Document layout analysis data

*****

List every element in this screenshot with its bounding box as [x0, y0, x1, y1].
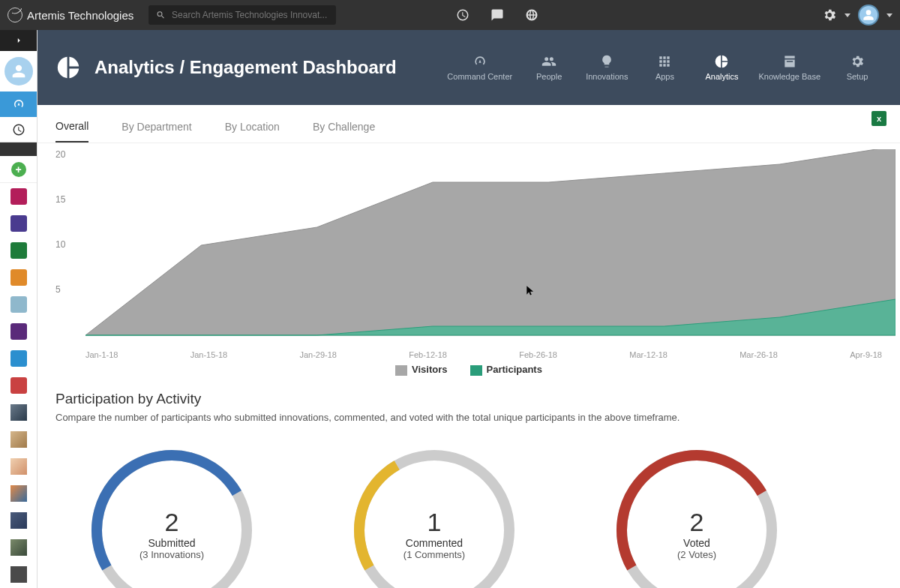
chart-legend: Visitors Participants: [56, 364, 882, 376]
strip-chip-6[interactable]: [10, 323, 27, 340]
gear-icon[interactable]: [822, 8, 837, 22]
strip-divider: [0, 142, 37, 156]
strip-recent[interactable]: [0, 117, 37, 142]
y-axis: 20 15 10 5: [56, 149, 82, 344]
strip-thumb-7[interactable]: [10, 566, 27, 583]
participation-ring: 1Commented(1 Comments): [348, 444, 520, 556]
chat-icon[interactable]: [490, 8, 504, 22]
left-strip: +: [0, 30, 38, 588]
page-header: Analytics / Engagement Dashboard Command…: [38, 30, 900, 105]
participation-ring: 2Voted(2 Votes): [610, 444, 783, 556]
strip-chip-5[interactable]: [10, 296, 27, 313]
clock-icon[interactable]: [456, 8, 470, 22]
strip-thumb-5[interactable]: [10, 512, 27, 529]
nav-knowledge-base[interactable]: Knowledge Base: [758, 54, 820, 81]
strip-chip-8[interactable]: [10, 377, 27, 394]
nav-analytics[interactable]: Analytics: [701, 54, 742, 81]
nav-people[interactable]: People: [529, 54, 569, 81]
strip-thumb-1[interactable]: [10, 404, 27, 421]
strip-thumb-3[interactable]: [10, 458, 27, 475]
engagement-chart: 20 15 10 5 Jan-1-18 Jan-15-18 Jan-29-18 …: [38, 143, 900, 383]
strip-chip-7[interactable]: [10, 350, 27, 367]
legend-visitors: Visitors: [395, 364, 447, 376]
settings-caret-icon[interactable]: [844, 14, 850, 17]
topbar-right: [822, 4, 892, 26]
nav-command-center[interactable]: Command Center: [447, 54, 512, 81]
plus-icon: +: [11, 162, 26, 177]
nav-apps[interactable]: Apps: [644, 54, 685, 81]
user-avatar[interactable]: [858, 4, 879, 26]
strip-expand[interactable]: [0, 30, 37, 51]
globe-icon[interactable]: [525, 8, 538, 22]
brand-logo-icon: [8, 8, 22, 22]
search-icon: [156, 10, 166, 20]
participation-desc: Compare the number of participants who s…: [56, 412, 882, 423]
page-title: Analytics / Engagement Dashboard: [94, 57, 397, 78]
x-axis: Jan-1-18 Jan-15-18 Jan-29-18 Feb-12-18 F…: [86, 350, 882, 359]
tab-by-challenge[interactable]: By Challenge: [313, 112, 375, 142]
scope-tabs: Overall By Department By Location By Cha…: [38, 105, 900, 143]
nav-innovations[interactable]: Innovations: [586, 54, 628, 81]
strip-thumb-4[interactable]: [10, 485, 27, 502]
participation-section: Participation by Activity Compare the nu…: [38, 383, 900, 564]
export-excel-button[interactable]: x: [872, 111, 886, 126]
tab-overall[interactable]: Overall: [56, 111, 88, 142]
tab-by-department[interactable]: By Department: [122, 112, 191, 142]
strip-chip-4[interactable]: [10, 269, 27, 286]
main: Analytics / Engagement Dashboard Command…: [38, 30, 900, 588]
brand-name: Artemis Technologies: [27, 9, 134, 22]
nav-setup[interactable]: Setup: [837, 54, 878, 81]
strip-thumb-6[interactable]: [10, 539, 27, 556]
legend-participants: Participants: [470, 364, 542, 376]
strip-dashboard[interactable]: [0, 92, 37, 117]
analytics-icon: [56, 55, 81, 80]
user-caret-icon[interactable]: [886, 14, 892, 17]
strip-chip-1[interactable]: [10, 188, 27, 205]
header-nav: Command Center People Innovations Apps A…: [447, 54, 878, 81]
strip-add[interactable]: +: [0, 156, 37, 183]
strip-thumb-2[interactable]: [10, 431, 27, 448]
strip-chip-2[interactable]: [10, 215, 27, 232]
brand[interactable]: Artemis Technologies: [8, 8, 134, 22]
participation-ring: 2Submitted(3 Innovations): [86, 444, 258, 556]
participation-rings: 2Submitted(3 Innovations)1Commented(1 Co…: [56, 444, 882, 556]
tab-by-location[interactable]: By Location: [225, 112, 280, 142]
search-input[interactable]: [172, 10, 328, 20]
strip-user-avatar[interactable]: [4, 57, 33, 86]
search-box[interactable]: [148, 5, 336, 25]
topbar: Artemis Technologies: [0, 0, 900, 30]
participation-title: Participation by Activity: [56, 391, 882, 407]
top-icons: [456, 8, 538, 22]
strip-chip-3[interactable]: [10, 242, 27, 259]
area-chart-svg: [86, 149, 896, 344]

*****

◆ **Required work**:
An exact copy of the data is required, with the pictures excluded.

◆ **Result for this task**:
List every element in this screenshot with its bounding box as [x0, y0, x1, y1].
chart-legend: Visitors Participants: [56, 364, 882, 376]
strip-chip-6[interactable]: [10, 323, 27, 340]
gear-icon[interactable]: [822, 8, 837, 22]
strip-divider: [0, 142, 37, 156]
strip-recent[interactable]: [0, 117, 37, 142]
y-axis: 20 15 10 5: [56, 149, 82, 344]
strip-thumb-7[interactable]: [10, 566, 27, 583]
participation-ring: 1Commented(1 Comments): [348, 444, 520, 556]
chat-icon[interactable]: [490, 8, 504, 22]
left-strip: +: [0, 30, 38, 588]
page-header: Analytics / Engagement Dashboard Command…: [38, 30, 900, 105]
participation-ring: 2Voted(2 Votes): [610, 444, 783, 556]
strip-chip-5[interactable]: [10, 296, 27, 313]
clock-icon[interactable]: [456, 8, 470, 22]
strip-thumb-5[interactable]: [10, 512, 27, 529]
nav-knowledge-base[interactable]: Knowledge Base: [758, 54, 820, 81]
strip-chip-8[interactable]: [10, 377, 27, 394]
nav-analytics[interactable]: Analytics: [701, 54, 742, 81]
nav-people[interactable]: People: [529, 54, 569, 81]
strip-thumb-1[interactable]: [10, 404, 27, 421]
strip-thumb-3[interactable]: [10, 458, 27, 475]
engagement-chart: 20 15 10 5 Jan-1-18 Jan-15-18 Jan-29-18 …: [38, 143, 900, 383]
strip-chip-7[interactable]: [10, 350, 27, 367]
legend-visitors: Visitors: [395, 364, 447, 376]
settings-caret-icon[interactable]: [844, 14, 850, 17]
topbar-right: [822, 4, 892, 26]
nav-command-center[interactable]: Command Center: [447, 54, 512, 81]
plus-icon: +: [11, 162, 26, 177]
nav-apps[interactable]: Apps: [644, 54, 685, 81]
user-avatar[interactable]: [858, 4, 879, 26]
strip-expand[interactable]: [0, 30, 37, 51]
globe-icon[interactable]: [525, 8, 538, 22]
brand-logo-icon: [8, 8, 22, 22]
search-icon: [156, 10, 166, 20]
participation-desc: Compare the number of participants who s…: [56, 412, 882, 423]
page-title: Analytics / Engagement Dashboard: [94, 57, 397, 78]
x-axis: Jan-1-18 Jan-15-18 Jan-29-18 Feb-12-18 F…: [86, 350, 882, 359]
tab-by-challenge[interactable]: By Challenge: [313, 112, 375, 142]
scope-tabs: Overall By Department By Location By Cha…: [38, 105, 900, 143]
nav-innovations[interactable]: Innovations: [586, 54, 628, 81]
strip-thumb-4[interactable]: [10, 485, 27, 502]
participation-section: Participation by Activity Compare the nu…: [38, 383, 900, 564]
export-excel-button[interactable]: x: [872, 111, 886, 126]
tab-overall[interactable]: Overall: [56, 111, 88, 142]
tab-by-department[interactable]: By Department: [122, 112, 191, 142]
strip-chip-4[interactable]: [10, 269, 27, 286]
main: Analytics / Engagement Dashboard Command…: [38, 30, 900, 588]
brand-name: Artemis Technologies: [27, 9, 134, 22]
nav-setup[interactable]: Setup: [837, 54, 878, 81]
strip-thumb-6[interactable]: [10, 539, 27, 556]
legend-participants: Participants: [470, 364, 542, 376]
strip-dashboard[interactable]: [0, 92, 37, 117]
analytics-icon: [56, 55, 81, 80]
user-caret-icon[interactable]: [886, 14, 892, 17]
strip-chip-1[interactable]: [10, 188, 27, 205]
header-nav: Command Center People Innovations Apps A…: [447, 54, 878, 81]
strip-add[interactable]: +: [0, 156, 37, 183]
strip-thumb-2[interactable]: [10, 431, 27, 448]
strip-chip-2[interactable]: [10, 215, 27, 232]
brand[interactable]: Artemis Technologies: [8, 8, 134, 22]
participation-ring: 2Submitted(3 Innovations): [86, 444, 258, 556]
participation-rings: 2Submitted(3 Innovations)1Commented(1 Co…: [56, 444, 882, 556]
tab-by-location[interactable]: By Location: [225, 112, 280, 142]
search-input[interactable]: [172, 10, 328, 20]
strip-user-avatar[interactable]: [4, 57, 33, 86]
search-box[interactable]: [148, 5, 336, 25]
topbar: Artemis Technologies: [0, 0, 900, 30]
participation-title: Participation by Activity: [56, 391, 882, 407]
top-icons: [456, 8, 538, 22]
strip-chip-3[interactable]: [10, 242, 27, 259]
area-chart-svg: [86, 149, 896, 344]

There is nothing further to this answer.